Stuck on an issue?

Lightrun Answers was designed to reduce the constant googling that comes with debugging 3rd party libraries. It collects links to all the places you might be looking at while hunting down a tough bug.

And, if you’re still stuck at the end, we’re happy to hop on a call to see how we can help out.

CUDA kernel error for BaguaStrategy with algorithm="async"

See original GitHub issue

🐛 Bug

To Reproduce

import os

import torch
from torch.utils.data import DataLoader, Dataset

from pytorch_lightning import LightningModule, Trainer
from pytorch_lightning.strategies import BaguaStrategy


class RandomDataset(Dataset):
    def __init__(self, size, length):
        self.len = length
        self.data = torch.randn(length, size)

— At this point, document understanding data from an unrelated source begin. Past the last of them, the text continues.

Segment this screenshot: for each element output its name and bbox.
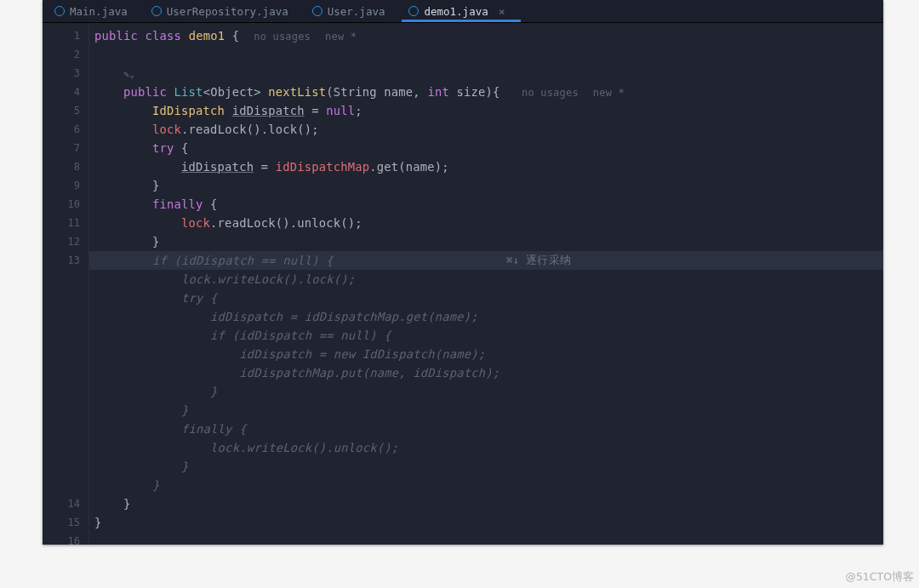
code-line: public List<Object> nextList(String name… [89, 83, 883, 101]
code-area[interactable]: public class demo1 { no usages new * ✎⌄ … [89, 23, 883, 545]
tab-label: demo1.java [424, 5, 488, 18]
code-line: } [89, 494, 883, 513]
tab-user-java[interactable]: User.java [300, 0, 397, 22]
java-class-icon [312, 6, 323, 16]
java-class-icon [151, 6, 162, 16]
ghost-line: } [89, 457, 883, 476]
tab-label: User.java [328, 5, 385, 18]
code-line: lock.readLock().unlock(); [89, 214, 883, 232]
ghost-line: } [89, 476, 883, 494]
code-line [89, 45, 883, 64]
code-line: } [89, 232, 883, 251]
java-class-icon [54, 6, 65, 16]
ide-window: Main.java UserRepository.java User.java … [43, 0, 883, 545]
tab-main-java[interactable]: Main.java [43, 0, 140, 22]
close-icon[interactable]: × [499, 5, 505, 18]
code-line: finally { [89, 195, 883, 214]
code-line: try { [89, 139, 883, 157]
ghost-line: lock.writeLock().unlock(); [89, 438, 883, 457]
code-line: } [89, 513, 883, 532]
tab-label: UserRepository.java [167, 5, 288, 18]
accept-hint[interactable]: ⌘↓ 逐行采纳 [506, 251, 571, 270]
code-line: IdDispatch idDispatch = null; [89, 101, 883, 120]
ghost-line: idDispatchMap.put(name, idDispatch); [89, 363, 883, 382]
ghost-line: } [89, 382, 883, 401]
ghost-line: if (idDispatch == null) { [89, 326, 883, 345]
editor-area: 1 2 3 4 5 6 7 8 9 10 11 12 13 [43, 23, 883, 545]
tab-label: Main.java [70, 5, 128, 18]
line-gutter: 1 2 3 4 5 6 7 8 9 10 11 12 13 [43, 23, 89, 545]
active-tab-underline [402, 20, 521, 22]
tab-userrepository-java[interactable]: UserRepository.java [140, 0, 300, 22]
code-line: ✎⌄ [89, 64, 883, 83]
code-line [89, 532, 883, 545]
intention-bulb-icon[interactable]: ✎⌄ [123, 69, 135, 80]
ghost-line: lock.writeLock().lock(); [89, 270, 883, 288]
java-class-icon [408, 6, 419, 16]
code-line: lock.readLock().lock(); [89, 120, 883, 139]
ghost-line: } [89, 401, 883, 420]
code-line: idDispatch = idDispatchMap.get(name); [89, 157, 883, 176]
code-line: public class demo1 { no usages new * [89, 26, 883, 45]
ghost-line: try { [89, 288, 883, 307]
watermark: @51CTO博客 [845, 570, 914, 585]
code-line: } [89, 176, 883, 195]
ghost-line: finally { [89, 420, 883, 438]
ghost-line: idDispatch = new IdDispatch(name); [89, 345, 883, 363]
ghost-line: idDispatch = idDispatchMap.get(name); [89, 307, 883, 326]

    def __getitem__(self, index):
        return self.data[index]

    def __len__(self):
        return self.len


class BoringModel(LightningModule):
    def __init__(self):
        super().__init__()
        self.layer = torch.nn.Linear(32, 2)

    def forward(self, x):
        return self.layer(x)

    def training_step(self, batch, batch_idx):
        loss = self(batch).sum()
        self.log("train_loss", loss)
        return {"loss": loss}

    def configure_optimizers(self):
        return torch.optim.SGD(self.layer.parameters(), lr=0.1)


def run():
    train_data = DataLoader(RandomDataset(32, 64), batch_size=2)

    model = BoringModel()
    trainer = Trainer(
        default_root_dir=os.getcwd(),
        limit_train_batches=1,
        num_sanity_val_steps=0,
        max_epochs=1,
        enable_model_summary=False,
        accelerator="gpu",
        devices=2,
        strategy=BaguaStrategy(algorithm="async")
    )
    trainer.fit(model, train_dataloaders=train_data)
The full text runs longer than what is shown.